Y ¿Se Puede Hablar Con Dios?

Discipulado "¿Y Ahora Qué?" - Lección 3

Orar es conversar con Dios. Orar es conectarte con tu Creador, con aquél que te conoce, y que dio a Su Hijo para que diese su vida por ti.
Orar es como tomar un teléfono celular y marcar a la línea directa de Dios. Es conversar con tu Señor. Y a Él no le importa que utilicemos o no palabras solemnes o ceremoniosas. Él desea que platiquemos con Él, tal y como platicas con un amigo o con tus padres. Él es el mejor amigo que podrás tener, a quien puedes confiarle todo. Él es nuestro Padre celestial, ese Padre amoroso que nunca nos dejará.

Pero a muchos de nosotros nos da miedo hablar con Dios porque no sabemos qué decir, cómo decir, o cuándo decirlo. O si lo decimos, ¿cómo saber si nos escucha?

Déjame decirte algo, Dios es quien quiere hablar contigo. Él está más interesado que tú mismo en hablar contigo. Y quizás has pensado ¿a poco así de sencillo es hablar con Dios? Es muy probable que los discípulos de Jesús también pensaran que la oración tenía que ser algo complicado, porque una vez le dijeron: “Enséñanos a orar” (Lucas 11:1)

Quizás pensaron que Dios estaba muy muy lejos, que era inalcanzable. Quizás no sabían qué decir, cómo decirlo o cuándo hacerlo. Pero cuando veían a Jesús orar, sabían que era diferente. Podían ver a un Hijo conectándose con su Padre en una profunda relación. Y ellos querían eso.

Jesús gustosamente les respondió: Cuando oren háganlo así, “Padre nuestro que estás en los cielos, santificado sea tu nombre, venga tu reino. Tu voluntad sea hecha en la tierra así como es hecha en el cielo. Danos hoy el pan de cada día. Perdona nuestras ofensas, como también nosotros perdonamos a los que nos ofenden. Y no nos dejes caer en la tentación, líbranos del maligno” (Mateo 6:9-13).

Para nada complicado. Este es un modelo, no para repetir, sino para basar nuestras conversaciones con Dios.

1. Padre nuestro que estás en los cielos.
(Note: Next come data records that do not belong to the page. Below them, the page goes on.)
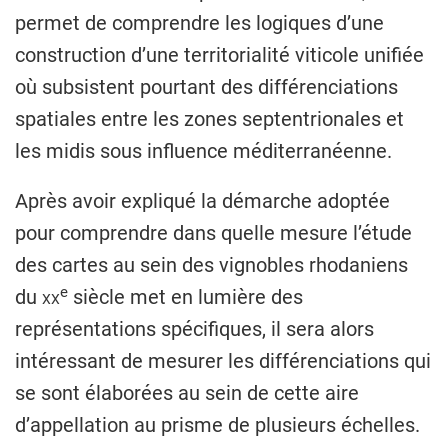
permet de comprendre les logiques d’une
construction d’une territorialité viticole unifiée
où subsistent pourtant des différenciations
spatiales entre les zones septentrionales et
les midis sous influence méditerranéenne.
Après avoir expliqué la démarche adoptée
pour comprendre dans quelle mesure l’étude
des cartes au sein des vignobles rhodaniens
e
du
xx
siècle met en lumière des
représentations spécifiques, il sera alors
intéressant de mesurer les différenciations qui
se sont élaborées au sein de cette aire
d’appellation au prisme de plusieurs échelles.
El comienzo es reconocer a Dios, no tan sólo como Dios, sino como un Padre, tu Padre. Un Padre que nunca te dejará.

2. Santificado sea tu nombre. Él es Dios, y es importante recordar que Él es el único digno de nuestra alabanza. Por tanto debemos honrarle, glorificarle con nuestros labios.

3. Venga tu reino, sea hecha tu voluntad en la tierra como es hecha en los cielos. Esto significa reconocer tu deseo de que en tu vida no se haga más tu voluntad, sino la de Él. Reconocer que el rey de tu vida es Jesús.
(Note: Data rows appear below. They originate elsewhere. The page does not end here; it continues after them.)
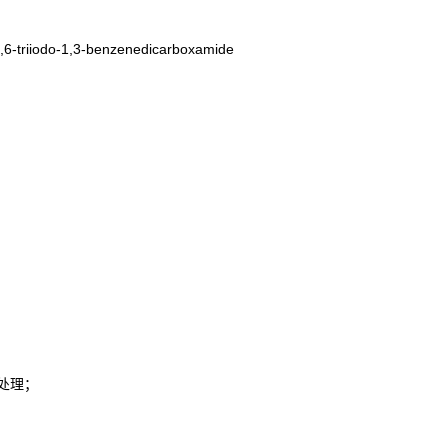
6-triiodo-1,3-benzenedicarboxamide
处理；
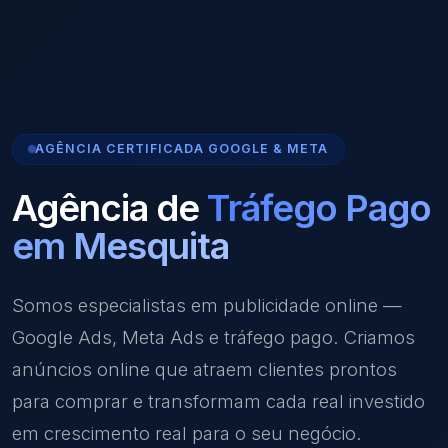
AGÊNCIA CERTIFICADA GOOGLE & META
Agência de
Tráfego Pago
em Mesquita
Somos especialistas em publicidade online —
Google Ads, Meta Ads e tráfego pago. Criamos
anúncios online que atraem clientes prontos
para comprar e transformam cada real investido
em crescimento real para o seu negócio.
4. Danos hoy el pan de cada día. Dios conoce todas tus necesidades y quiere satisfacerlas, pero también quiere que nosotros se las pidamos, demostrando así nuestra confianza en Él. Nota que Jesús dijo: pidan el pan de cada día, y esto significa lo suficiente para hoy. El punto es que debemos confiar día a día en Dios, no te preocupes por el mañana.

5. Perdona nuestras ofensas como también nosotros perdonamos a los que nos ofenden. Cuando vienes a Dios pidiendo su perdón, siempre considera tener una actitud de perdón hacia los que a ti te han ofendido.

6. Y no nos dejes caer en la tentación, líbranos del maligno. Dios nunca está planeando para ti la tentación, el enemigo es el encargado de cada tentación en tu vida. Por el contrario, Dios te da el poder para defenderte del enemigo de tu alma. Esta parte de la oración es como decir: “Señor, cuando yo desee pecar, no permitas que haya oportunidad. Y cuando tenga la oportunidad de pecar, no permitas que tenga el deseo.”

La oración es la clave para una vida espiritual fuerte. Recuerda que parte de tu oración es la intimidad con Dios, la adoración, reconocer su señorío en tu vida y tu dependencia total de Él,confesión y perdón, y liberación.

Aprovecha esta gran oportunidad que tienes de platicar con Dios, y ora en todo momento, en las buenas o en las malas (1 Tesalonicenses 5:17). Fórmate el hábito de platicar con Dios todos los días.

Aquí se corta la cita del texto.